まだ見ぬデザインの白玉粉を探して
以降、白玉粉のデザインが気になって仕方がない。そもそも白玉だんごは、その丸くて白い形そのものがデザイン性に優れている(その点では、以前このコラムで取り上げたタマゴと似ているかも知れない)。しかしその材料である白玉粉のパッケージも素敵なものが多いのだ。
倉庫に描かれていた玉三の白玉粉は、関東近辺のスーパーでは割とよく見かける。
しかし日本はコメの国である。
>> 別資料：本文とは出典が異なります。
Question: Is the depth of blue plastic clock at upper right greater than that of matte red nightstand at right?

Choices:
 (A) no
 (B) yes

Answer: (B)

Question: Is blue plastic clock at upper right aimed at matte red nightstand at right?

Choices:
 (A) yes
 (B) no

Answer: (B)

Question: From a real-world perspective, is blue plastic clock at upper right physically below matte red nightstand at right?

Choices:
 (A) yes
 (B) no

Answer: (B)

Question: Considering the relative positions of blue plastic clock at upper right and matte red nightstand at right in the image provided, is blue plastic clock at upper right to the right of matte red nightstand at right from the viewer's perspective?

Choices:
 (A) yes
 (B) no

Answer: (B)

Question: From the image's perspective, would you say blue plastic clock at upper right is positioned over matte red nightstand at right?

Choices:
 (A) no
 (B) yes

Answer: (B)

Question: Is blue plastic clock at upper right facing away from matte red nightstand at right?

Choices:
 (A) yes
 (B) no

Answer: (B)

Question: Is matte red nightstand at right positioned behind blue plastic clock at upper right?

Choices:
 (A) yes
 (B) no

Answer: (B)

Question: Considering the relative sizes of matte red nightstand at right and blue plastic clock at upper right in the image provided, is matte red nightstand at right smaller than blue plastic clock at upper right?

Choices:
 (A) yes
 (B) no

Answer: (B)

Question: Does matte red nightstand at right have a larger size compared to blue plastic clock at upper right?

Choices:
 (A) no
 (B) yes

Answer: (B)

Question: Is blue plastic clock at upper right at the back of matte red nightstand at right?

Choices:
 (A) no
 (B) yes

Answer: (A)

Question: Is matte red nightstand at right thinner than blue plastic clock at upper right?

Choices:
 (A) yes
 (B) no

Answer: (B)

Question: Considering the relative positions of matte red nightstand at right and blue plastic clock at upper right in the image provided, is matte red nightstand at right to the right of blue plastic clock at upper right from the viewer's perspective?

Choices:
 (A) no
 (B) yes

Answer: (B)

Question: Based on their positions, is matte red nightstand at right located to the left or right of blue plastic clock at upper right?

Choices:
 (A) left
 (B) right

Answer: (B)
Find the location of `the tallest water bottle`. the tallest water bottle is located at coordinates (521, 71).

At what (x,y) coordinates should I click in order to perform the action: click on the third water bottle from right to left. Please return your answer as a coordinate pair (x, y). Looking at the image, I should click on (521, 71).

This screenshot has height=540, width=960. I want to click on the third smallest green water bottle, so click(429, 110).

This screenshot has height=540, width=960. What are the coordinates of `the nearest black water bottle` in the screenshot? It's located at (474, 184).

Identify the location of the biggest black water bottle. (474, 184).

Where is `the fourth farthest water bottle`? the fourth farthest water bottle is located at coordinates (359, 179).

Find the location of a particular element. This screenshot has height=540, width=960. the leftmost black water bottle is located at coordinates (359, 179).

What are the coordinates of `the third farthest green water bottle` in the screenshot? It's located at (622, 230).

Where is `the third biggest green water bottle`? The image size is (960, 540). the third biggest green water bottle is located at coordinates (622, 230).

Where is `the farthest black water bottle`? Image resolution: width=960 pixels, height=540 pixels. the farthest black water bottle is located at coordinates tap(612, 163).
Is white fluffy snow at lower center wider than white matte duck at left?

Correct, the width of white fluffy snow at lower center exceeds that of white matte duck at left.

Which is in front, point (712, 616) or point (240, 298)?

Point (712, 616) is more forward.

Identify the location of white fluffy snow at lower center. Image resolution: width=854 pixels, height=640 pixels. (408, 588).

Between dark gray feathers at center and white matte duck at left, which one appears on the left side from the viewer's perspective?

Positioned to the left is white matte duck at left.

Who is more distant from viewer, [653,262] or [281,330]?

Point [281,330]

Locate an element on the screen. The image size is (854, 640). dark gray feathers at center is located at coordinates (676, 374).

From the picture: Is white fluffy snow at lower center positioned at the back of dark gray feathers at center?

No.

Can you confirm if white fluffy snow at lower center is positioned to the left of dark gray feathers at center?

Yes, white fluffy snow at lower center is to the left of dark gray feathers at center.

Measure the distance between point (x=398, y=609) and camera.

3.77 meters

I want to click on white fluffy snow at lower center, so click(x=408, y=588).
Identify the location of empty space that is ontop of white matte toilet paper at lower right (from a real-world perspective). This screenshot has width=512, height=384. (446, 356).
全国各地には、まだ見ぬデザインの白玉粉が存在しているのではあるまいか。そう思った私は、旅先でグッとくる白玉粉を探し始めるようになっていた。
惹かれるパッケージの数々
先ほどの玉三の袋もそうだが、白玉粉デザインの一つの流れとして、調理例写真がパッケージになっているものがある。
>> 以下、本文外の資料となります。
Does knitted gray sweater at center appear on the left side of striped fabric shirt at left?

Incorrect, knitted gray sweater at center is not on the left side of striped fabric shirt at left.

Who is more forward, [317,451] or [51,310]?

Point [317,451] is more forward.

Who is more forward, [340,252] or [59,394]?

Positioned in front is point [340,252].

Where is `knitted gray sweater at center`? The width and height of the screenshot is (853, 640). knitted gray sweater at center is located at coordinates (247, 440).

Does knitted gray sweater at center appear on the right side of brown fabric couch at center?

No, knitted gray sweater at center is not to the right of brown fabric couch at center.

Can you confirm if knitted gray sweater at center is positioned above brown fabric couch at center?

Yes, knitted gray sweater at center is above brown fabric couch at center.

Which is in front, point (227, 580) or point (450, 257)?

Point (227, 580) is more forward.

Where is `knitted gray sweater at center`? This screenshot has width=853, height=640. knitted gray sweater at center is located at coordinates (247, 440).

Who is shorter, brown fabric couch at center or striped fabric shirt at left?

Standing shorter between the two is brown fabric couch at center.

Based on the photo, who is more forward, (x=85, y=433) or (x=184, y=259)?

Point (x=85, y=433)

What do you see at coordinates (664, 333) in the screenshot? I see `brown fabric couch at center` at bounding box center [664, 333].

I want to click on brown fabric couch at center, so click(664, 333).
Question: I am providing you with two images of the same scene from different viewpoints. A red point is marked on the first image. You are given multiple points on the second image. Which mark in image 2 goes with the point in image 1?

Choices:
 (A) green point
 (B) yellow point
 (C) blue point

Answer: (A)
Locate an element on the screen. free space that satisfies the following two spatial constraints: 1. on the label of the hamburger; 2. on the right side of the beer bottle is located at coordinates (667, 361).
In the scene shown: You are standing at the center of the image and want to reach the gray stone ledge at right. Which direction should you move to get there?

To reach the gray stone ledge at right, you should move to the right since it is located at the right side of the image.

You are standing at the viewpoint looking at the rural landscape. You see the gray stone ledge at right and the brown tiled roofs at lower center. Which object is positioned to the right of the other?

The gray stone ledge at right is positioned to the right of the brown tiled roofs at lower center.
確かに出来上がった白玉だんごは、丸々ツヤツヤとしていて、購買意欲をそそられる。
一方で、「白玉粉」と書かれた文字のみの潔いパッケージもある。
文字だけと言っても、味わい深い書体で書かれていることが多く、それだけで一つのデザインとして完成している。
他にも、いかにもだんごが好きそうな子どもや、大石内蔵助などキャラクターが書かれたもの、モダンな配色のものなどさまざまだ。
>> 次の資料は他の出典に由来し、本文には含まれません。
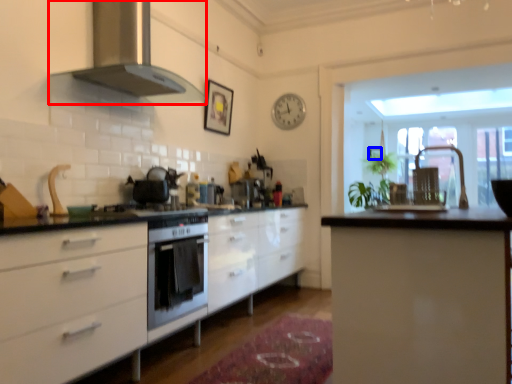 Question: Among these objects, which one is nearest to the camera, home appliance (highlighted by a red box) or picture frame (highlighted by a blue box)?

Choices:
 (A) home appliance
 (B) picture frame

Answer: (A) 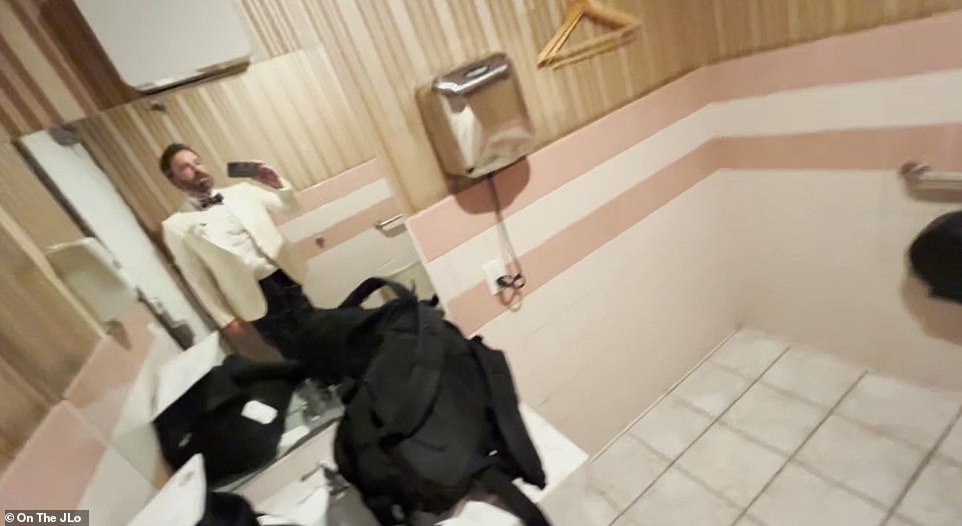 Locate an element on the screen. basuimirror is located at coordinates (398, 439), (211, 288), (284, 150). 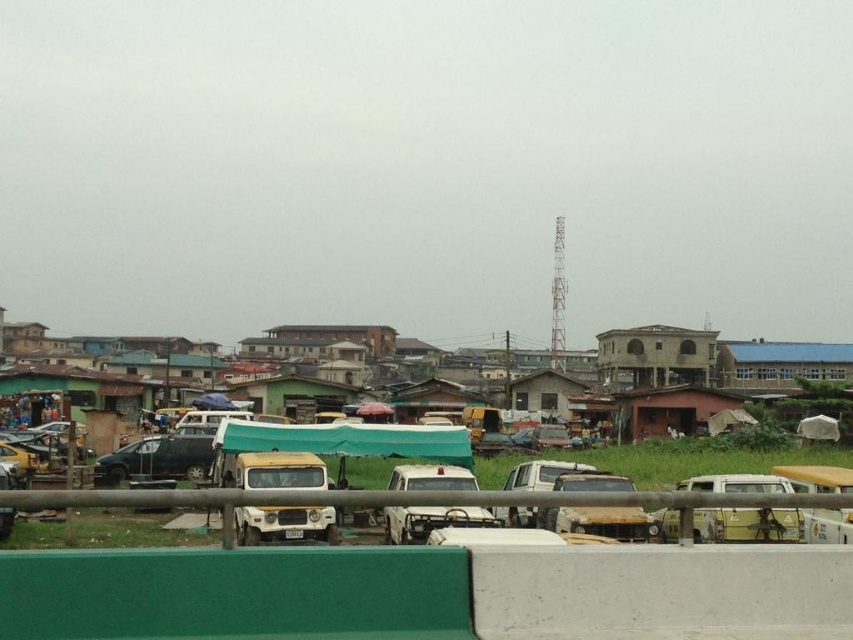 You are a delivery driver who needs to park your vehicle in the parking lot. There is a point marked at coordinates (700, 456) in the image. What object is located at that point?

The point at coordinates (700, 456) corresponds to the yellow matte truck at center.

You are a delivery driver who needs to maneuver your delivery van between the yellow matte truck at center and the matte black car at center. The van is 25 feet long. Can you safely navigate through the space between them without hitting either vehicle?

The distance between the yellow matte truck at center and the matte black car at center is 30.73 feet. Since your van is 25 feet long, there is enough space to safely maneuver between them without collision.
しかし、総じてレトロなパッケージであることが多いようである。
お正月、餅を食べ飽きたら白玉を
ところで、白玉粉のデザインの楽しみは表面ばかりではない。多くの白玉粉は、その裏面に調理例や手順がイラストで紹介されているが、このイラストが何とも味わい深い。
たとえば、上にも挙げた日の出製粉(熊本)の白玉粉の裏面を見てみると、「白玉みつかけ」「ぜんざい」「フルーツポンチ」「あべ川」といった調理例のイラストがある。雑誌『暮しの手帖』の挿画にありそうな、温かみのあるタッチで描かれている。
南目製粉(島根)の白玉粉の裏面には「召しあがり方いろいろ」と柏餅やぜんざいが図解されているが、「ナンメのきなこをまぶして……」と、しっかり自社製品の宣伝がされているのが微笑ましい。
冒頭で紹介した玉三の白玉粉にはよもぎ入りのものもあるのだが、作り方のイラストでは白玉ならぬ緑玉になっているのも、細やかな配慮である。
もうすぐ新年。餅を食べ飽きた時には、同じもち米を原料とする白玉を作ってみるのもよいのではないだろうか。